Rising end-tidal CO2 unresponsive to ventilation is the earliest MH sign — do not wait for the temperature

The earliest and most specific sign of malignant hyperthermia is an inappropriately high end-tidal CO2 that does not fall when ventilation is increased — reflecting the massive muscle metabolic production of CO2. By the time the temperature rises dramatically, the syndrome is advanced. STOP the trigger and give dantrolene 2.5 mg/kg IV immediately on suspicion. The set point is normal — antipyretics have no role. NEVER combine dantrolene with calcium-channel blockers (verapamil/diltiazem) — fatal hyperkalaemia and cardiovascular collapse.[13]


Neuroleptic malignant syndrome (NMS) and serotonin syndrome

Neuroleptic malignant syndrome

NMS is an idiosyncratic, life-threatening reaction to dopamine D2 receptor blockade (neuroleptics — typicals like haloperidol, chlorpromazine; atypicals like risperidone, olanzapine, clozapine; also antiemetics metoclopramide, prochlorperazine; and rapid withdrawal of dopamine agonists in Parkinson's disease). Dopamine receptor blockade in the hypothalamus disrupts thermoregulation, producing a hyperthermia with a (functionally) normal set point — antipyretics are ineffective. The classic tetrad is hyperthermia, generalised "lead-pipe" muscle rigidity, altered mental status, and autonomic instability (labile hypertension, tachycardia, diaphoresis, incontinence), with elevated creatine kinase (rhabdomyolysis), leucocytosis and a low serum iron. Onset is over days to weeks (slow, unlike the explosive onset of MH or serotonin syndrome).[15]

Management: stop the neuroleptic, aggressive active cooling, supportive ICU care (fluids, treat rhabdomyolysis/AKI), and specific pharmacotherapy — bromocriptine (a dopamine agonist, 2.5 mg PO/NG escalating) and/or dantrolene (for severe rigidity/hyperthermia, as it reduces muscle tone). Benzodiazepines help agitation and rigidity. Mortality is ~5-20%; death is from renal failure (rhabdomyolysis), respiratory failure, arrhythmia or thromboembolism. [1]

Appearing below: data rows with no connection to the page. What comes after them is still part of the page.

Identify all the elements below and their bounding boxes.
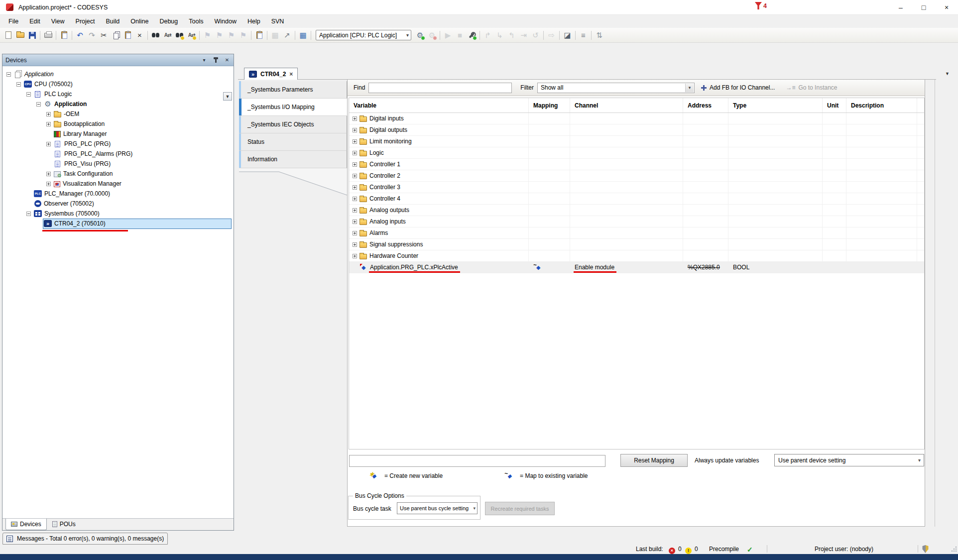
step-over-icon[interactable]: ↱ [482, 30, 493, 41]
messages-tab[interactable]: Messages - Total 0 error(s), 0 warning(s… [2, 533, 168, 545]
tree-expander[interactable] [26, 212, 31, 216]
table-row[interactable]: Limit monitoring [349, 136, 924, 147]
start-icon[interactable]: ▶ [442, 30, 454, 41]
table-row[interactable]: Controller 4 [349, 193, 924, 205]
column-header-mapping[interactable]: Mapping [529, 98, 570, 112]
tree-expander[interactable] [46, 122, 51, 126]
table-row[interactable]: Controller 1 [349, 159, 924, 170]
tree-expander[interactable] [46, 172, 51, 176]
table-row[interactable]: Logic [349, 147, 924, 159]
tab-status[interactable]: Status [239, 133, 347, 151]
table-row[interactable]: Hardware Counter [349, 250, 924, 262]
menu-item-view[interactable]: View [46, 16, 70, 27]
set-next-statement-icon[interactable]: ⇨ [546, 30, 557, 41]
run-to-cursor-icon[interactable]: ⇥ [518, 30, 529, 41]
table-row[interactable]: Digital outputs [349, 124, 924, 136]
tree-item-prg-plc-prg[interactable]: PRG_PLC (PRG) [2, 139, 234, 149]
step-out-icon[interactable]: ↰ [506, 30, 517, 41]
tree-item-plc-manager-70-0000[interactable]: PLC_Manager (70.0000) [2, 189, 234, 199]
open-project-icon[interactable] [14, 30, 26, 41]
cut-icon[interactable]: ✂ [98, 30, 110, 41]
bookmark-next-icon[interactable]: ⚑ [226, 30, 237, 41]
tree-item-systembus-705000[interactable]: Systembus (705000) [2, 209, 234, 219]
table-row[interactable]: Controller 3 [349, 182, 924, 193]
close-button[interactable]: × [935, 0, 958, 15]
reset-mapping-button[interactable]: Reset Mapping [620, 454, 688, 467]
tree-expander[interactable] [16, 82, 21, 87]
tab-pous[interactable]: POUs [47, 519, 81, 530]
menu-item-file[interactable]: File [3, 16, 24, 27]
editor-tab-ctr04-2[interactable]: CTR04_2 × [244, 68, 298, 80]
add-fb-button[interactable]: Add FB for IO Channel... [697, 81, 779, 94]
panel-close-icon[interactable]: ✕ [224, 57, 231, 64]
tree-options-dropdown[interactable]: ▼ [223, 92, 232, 101]
tree-item-prg-plc-alarms-prg[interactable]: PRG_PLC_Alarms (PRG) [2, 149, 234, 159]
tree-expander[interactable] [353, 231, 357, 235]
find-icon[interactable] [150, 30, 161, 41]
tree-item-observer-705002[interactable]: Observer (705002) [2, 199, 234, 209]
tree-item-application[interactable]: Application [2, 99, 234, 109]
minimize-button[interactable]: – [889, 0, 912, 15]
tree-expander[interactable] [46, 142, 51, 146]
tree-expander[interactable] [46, 182, 51, 186]
column-header-type[interactable]: Type [728, 98, 823, 112]
tree-expander[interactable] [353, 128, 357, 132]
always-update-dropdown[interactable]: Use parent device setting [774, 454, 924, 466]
tree-item-cpu-705002[interactable]: CPU (705002) [2, 79, 234, 89]
bookmark-toggle-icon[interactable]: ⚑ [202, 30, 213, 41]
table-row[interactable]: Signal suppressions [349, 239, 924, 250]
menu-item-window[interactable]: Window [209, 16, 241, 27]
tab-systembus-iec-objects[interactable]: _Systembus IEC Objects [239, 116, 347, 133]
panel-menu-icon[interactable]: ▾ [201, 57, 208, 64]
filter-dropdown[interactable]: Show all [537, 83, 695, 93]
bookmark-clear-icon[interactable]: ⚑ [238, 30, 249, 41]
column-header-variable[interactable]: Variable [349, 98, 529, 112]
stop-icon[interactable]: ■ [454, 30, 466, 41]
login-icon[interactable] [466, 30, 478, 41]
table-row[interactable]: Analog outputs [349, 205, 924, 216]
menu-item-build[interactable]: Build [100, 16, 125, 27]
menu-item-debug[interactable]: Debug [154, 16, 183, 27]
column-header-description[interactable]: Description [846, 98, 917, 112]
tab-systembus-i-o-mapping[interactable]: _Systembus I/O Mapping [239, 99, 347, 116]
notification-flag[interactable]: 4 [755, 2, 767, 9]
tree-expander[interactable] [26, 92, 31, 97]
bus-cycle-task-dropdown[interactable]: Use parent bus cycle setting [397, 502, 478, 514]
tree-item-plc-logic[interactable]: PLC Logic [2, 89, 234, 99]
tree-expander[interactable] [353, 139, 357, 144]
table-row[interactable]: Alarms [349, 227, 924, 239]
force-values-icon[interactable]: ≡ [578, 30, 589, 41]
tab-systembus-parameters[interactable]: _Systembus Parameters [239, 81, 347, 99]
security-shield-icon[interactable] [922, 545, 929, 553]
tab-close-icon[interactable]: × [289, 71, 293, 78]
tree-item-application[interactable]: Application [2, 69, 234, 79]
tab-devices[interactable]: Devices [5, 519, 47, 530]
find-in-project-icon[interactable] [174, 30, 185, 41]
tree-expander[interactable] [353, 208, 357, 213]
tree-item-task-configuration[interactable]: Task Configuration [2, 169, 234, 179]
tree-expander[interactable] [6, 72, 11, 77]
tree-expander[interactable] [36, 102, 41, 107]
column-header-address[interactable]: Address [683, 98, 728, 112]
find-input[interactable] [368, 83, 512, 93]
copy-icon[interactable] [110, 30, 121, 41]
tree-expander[interactable] [353, 254, 357, 258]
column-header-unit[interactable]: Unit [823, 98, 846, 112]
menu-item-tools[interactable]: Tools [183, 16, 209, 27]
declarations-icon[interactable]: ▦ [269, 30, 281, 41]
pin-icon[interactable] [212, 57, 219, 64]
paste-icon[interactable] [122, 30, 133, 41]
bookmark-prev-icon[interactable]: ⚑ [214, 30, 225, 41]
tree-expander[interactable] [353, 242, 357, 247]
tree-expander[interactable] [353, 197, 357, 201]
breakpoints-icon[interactable]: ◪ [562, 30, 573, 41]
save-icon[interactable] [26, 30, 38, 41]
tree-expander[interactable] [353, 185, 357, 190]
input-assistant-icon[interactable] [253, 30, 265, 41]
replace-icon[interactable] [162, 30, 173, 41]
mapping-edit-input[interactable] [349, 455, 605, 467]
table-row[interactable]: Analog inputs [349, 216, 924, 227]
menu-item-edit[interactable]: Edit [24, 16, 46, 27]
tab-information[interactable]: Information [239, 151, 347, 168]
maximize-button[interactable]: □ [912, 0, 935, 15]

Serotonin syndrome — the dopaminergic comparator

Serotonin syndrome is the dopaminergic/serotonergic comparator that is most often confused with NMS. It results from excessive central serotonergic activity (SSRIs/SNRIs, MAOIs, tramadol, linezolid, fentanyl, illicit drugs; classically the combination of an MAOI with an SSRI/meperidine). The key distinguishing features are its rapid onset (within hours), neuromuscular hyper-reactivity (clonus, hyperreflexia — especially lower limbs, myoclonus) rather than the lead-pipe rigidity of NMS, hyperthermia and autonomic instability (mydriasis, diarrhoea, tachycardia, agitation). Treatment is stop serotonergic agents, cyproheptadine (a 5-HT2A antagonist), benzodiazepines for agitation and to reduce muscle activity, and active cooling.[14]

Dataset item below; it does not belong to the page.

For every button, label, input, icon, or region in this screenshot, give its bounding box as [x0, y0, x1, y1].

Malignant hyperthermia vs NMS vs serotonin syndrome — the three hyperthermia syndromes

FeatureMALIGNANT HYPERTHERMIANEUROPTIC MALIGNANT SYNDROMESEROTONIN SYNDROME
MechanismRYR1 mutation → uncontrolled SR Ca2+ releaseDopamine D2 blockade (hypothalamic)Excess serotonergic activity
TriggerVolatile anaesthetics + suxamethoniumNeuroleptics / dopamine antagonists (or dopamine-agonist withdrawal)Serotonergic drugs (SSRI + MAOI classic)
OnsetMinutes (intraoperative)Days-weeksHours
NeuromuscularGeneralised + masseter rigidityLead-pipe rigidity (generalised)Clonus, hyperreflexia, myoclonus (lower limbs)
TemperatureRapidly rising (1 degrees C/5 min)Moderate-highModerate-high
OtherRising ETCO2, hyperkalaemia, acidosisCK raised, low serum iron, leucocytosisMydriasis, diarrhoea, agitation
Specific treatmentDantrolene + stop triggerBromocriptine, dantrolene, coolingCyproheptadine, benzodiazepines, cooling
Set pointNormalNormalNormal
[1]

Distinguish NMS (rigidity, slow onset) from serotonin syndrome (clonus, rapid onset)

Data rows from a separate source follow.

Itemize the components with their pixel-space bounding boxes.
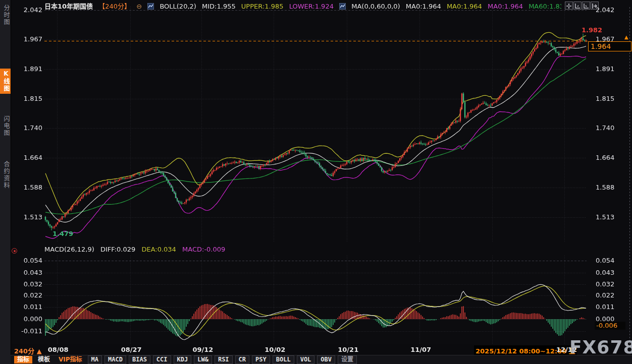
boll-lower-value: LOWER:1.924 [289,3,334,10]
instrument-title: 日本10年期国债 [44,3,93,10]
ma-label[interactable]: MA(0,0,60,0,0) [351,3,400,10]
period-selector[interactable]: 240分 ▲ [14,346,42,355]
indicator-toolbar: 指标模板VIP指标MAMACDBIASCCIKDJLW&RSICRPSYBOLL… [11,355,632,364]
toolbar-button-LW&[interactable]: LW& [194,355,212,364]
toolbar-button-RSI[interactable]: RSI [215,355,233,364]
toolbar-button-指标[interactable]: 指标 [14,356,32,363]
price-tick-right: 1.815 [596,95,614,102]
price-tick-left: 1.513 [11,213,42,221]
date-label-10/02: 10/02 [265,346,285,353]
ma0-magenta-value: MA0:1.964 [488,3,523,10]
date-label-09/12: 09/12 [192,346,213,353]
toolbar-button-CR[interactable]: CR [235,355,249,364]
date-label-11/07: 11/07 [410,346,431,353]
toolbar-button-PSY[interactable]: PSY [252,355,270,364]
price-tick-right: 1.664 [596,154,614,161]
main-chart-canvas[interactable] [0,0,632,364]
macd-last-value-tag: -0.006 [595,322,625,330]
macd-tick-left: 0.032 [11,280,42,288]
macd-tick-right: 0.032 [596,280,614,288]
date-label-10/21: 10/21 [338,346,358,353]
sidebar-tab-4[interactable]: 合约资料 [0,159,11,191]
session-high-label: 1.982 [582,26,602,34]
toolbar-button-设置[interactable]: 设置 [338,355,357,364]
toolbar-button-VIP指标[interactable]: VIP指标 [56,356,85,363]
price-tick-right: 1.740 [596,124,614,132]
toolbar-button-CCI[interactable]: CCI [153,355,171,364]
macd-diff-value: DIFF:0.029 [100,246,135,253]
snap-left-icon[interactable] [573,2,582,10]
indicator-marker-icon[interactable] [12,248,17,254]
price-tick-right: 1.967 [596,35,614,43]
price-tick-left: 1.967 [11,35,42,43]
macd-hist-value: MACD:-0.009 [182,246,225,253]
crosshair-icon[interactable] [565,2,573,10]
macd-params-label[interactable]: MACD(26,12,9) [44,246,94,253]
macd-tick-right: 0.043 [596,269,614,276]
price-tick-left: 1.588 [11,184,42,191]
ma0-white-value: MA0:1.964 [406,3,441,10]
price-tick-right: 1.588 [596,184,614,191]
price-tick-left: 1.740 [11,124,42,132]
price-tick-right: 1.513 [596,213,614,221]
sidebar-tab-2[interactable]: K线图 [0,69,11,94]
macd-tick-right: 0.000 [596,315,614,323]
macd-dea-value: DEA:0.034 [141,246,176,253]
macd-tick-left: 0.000 [11,315,42,323]
boll-label[interactable]: BOLL(20,2) [160,3,196,10]
toolbar-button-OBV[interactable]: OBV [317,355,335,364]
left-sidebar: 分时图K线图闪电图合约资料 [0,0,11,364]
macd-tick-right: 0.011 [596,303,614,311]
price-tick-left: 2.042 [11,6,42,14]
toolbar-button-KDJ[interactable]: KDJ [174,355,192,364]
macd-header: MACD(26,12,9) DIFF:0.029 DEA:0.034 MACD:… [44,246,229,253]
boll-upper-value: UPPER:1.985 [241,3,284,10]
macd-tick-left: -0.011 [11,327,42,335]
range-low-label: 1.479 [52,230,73,237]
price-tick-right: 2.042 [596,6,614,14]
price-tick-left: 1.664 [11,154,42,161]
snap-right-icon[interactable] [582,2,590,10]
ma0-yellow-value: MA0:1.964 [447,3,482,10]
macd-tick-left: 0.043 [11,269,42,276]
toolbar-button-VOL[interactable]: VOL [297,355,315,364]
macd-tick-left: 0.011 [11,303,42,311]
ma60-value: MA60:1.832 [529,3,561,10]
fx678-watermark: FX678 [569,337,632,357]
boll-mid-value: MID:1.955 [202,3,236,10]
chart-header: 日本10年期国债 【240分】 ⊖ BOLL(20,2) MID:1.955 U… [44,1,561,10]
collapse-icon[interactable]: ⊖ [136,3,142,10]
toolbar-button-MACD[interactable]: MACD [104,355,126,364]
price-up-arrow-icon: ▲ [624,34,628,40]
indicator-chart-icon[interactable] [147,3,154,10]
toolbar-button-BOLL[interactable]: BOLL [273,355,294,364]
macd-tick-right: 0.022 [596,291,614,299]
price-tick-left: 1.891 [11,65,42,73]
toolbar-button-BIAS[interactable]: BIAS [129,355,150,364]
sidebar-tab-1[interactable]: 分时图 [0,3,11,27]
sidebar-tab-3[interactable]: 闪电图 [0,114,11,138]
toolbar-button-MA[interactable]: MA [88,355,102,364]
price-tick-right: 1.891 [596,65,614,73]
indicator-chart-icon[interactable] [339,3,346,10]
price-tick-left: 1.815 [11,95,42,102]
toolbar-button-模板[interactable]: 模板 [35,356,53,363]
macd-tick-left: 0.022 [11,291,42,299]
date-label-08/08: 08/08 [48,346,69,353]
date-label-08/27: 08/27 [121,346,142,353]
kline-app-window: 分时图K线图闪电图合约资料 日本10年期国债 【240分】 ⊖ BOLL(20,… [0,0,632,364]
macd-tick-right: 0.054 [596,257,614,264]
period-badge[interactable]: 【240分】 [98,3,131,10]
macd-tick-left: 0.054 [11,257,42,264]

Both are antipyretic-resistant hyperthermic syndromes from drugs, but their treatments differ. NMS = days-weeks onset, lead-pipe rigidity, dopamine blockade → treat with bromocriptine + dantrolene + cooling. Serotonin syndrome = hours onset, clonus and hyperreflexia (especially legs), mydriasis and diarrhoea → treat with cyproheptadine + benzodiazepines + cooling. Giving bromocriptine for serotonin syndrome or cyproheptadine for NMS is wrong — the clonus/hyperreflexia versus rigidity distinction is decisive.[14][15]


Poikilothermia — loss of the hypothalamic loop

Poikilothermia is the loss of active thermoregulation such that body temperature drifts passively towards ambient (like a reptile). It occurs when the hypothalamic control loop is interrupted at any point:[2][3]

  • High (cervical) spinal cord injury: the hypothalamus (PO/AH) is intact and senses temperature, but descending sympathetic and somatic efferents cannot reach the heart, vasculature, brown fat or skeletal muscle below the lesion. Cutaneous vasomotor control and shivering below the lesion are lost; the patient becomes poikilothermic — hypothermic in a cold ICU, hyperthermic in a warm room. Limited residual control above the lesion (facial/suprapubic sweating, arm shivering) persists.
  • Brain death: destruction of the PO/AH integrator abolishes the set point and all autonomic thermoregulation; the body drifts to ambient. (Poikilothermia is one of the clinical signs supporting the diagnosis of brain death.)
  • Severe hypothermia itself: below ~30 degrees C the hypothalamic integrator is suppressed and shivering ceases — a vicious cycle.
  • General anaesthesia and deep sedation: abolish behavioural thermoregulation and widen autonomic thresholds, producing a functional poikilothermia (the basis of inadvertent perioperative hypothermia). [1]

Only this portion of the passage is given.